The layer-wise pretraining of a DBN proceeds as follows. Start with the first RBM and train it using input data in the visible layer and the CD algorithm (or its latest better variants). Then, stack a second RBM on top of this. For this RBM, use values sample from as the values for the visible layer. Continue this process for the desired number of layers. The outputs of hidden units from the top layer can also be used as inputs for training a supervised model. For this, add a conventional NN layer at the top of DBN with the desired number of classes as the number of output nodes. Input for this NN would be the output from the top layer of DBN. This is called **DBN-DNN architecture**. Here, a DBN's role is generating highly efficient features (the output of the top layer of DBN) automatically from the input data for the supervised NN in the top layer.
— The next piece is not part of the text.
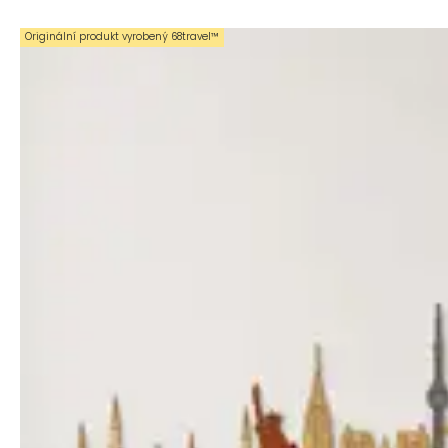
Originální produkt vyrobený 68travel™️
The architecture of a five-layer DBN-DNN for a binary classification task is shown in the following figure:

The last layer is trained using the backpropagation algorithm in a supervised manner for the two classes c_{1} and c_{2} . We will illustrate the training and classification with such a DBN-DNN using the darch R package.

## The darch R package

The darch package, written by Martin Drees, is one of the R packages by which one can begin doing deep learning in R. It implements the DBN described in the previous section. The package can be downloaded from https://cran.r-project.org/web/packages/darch/index.html.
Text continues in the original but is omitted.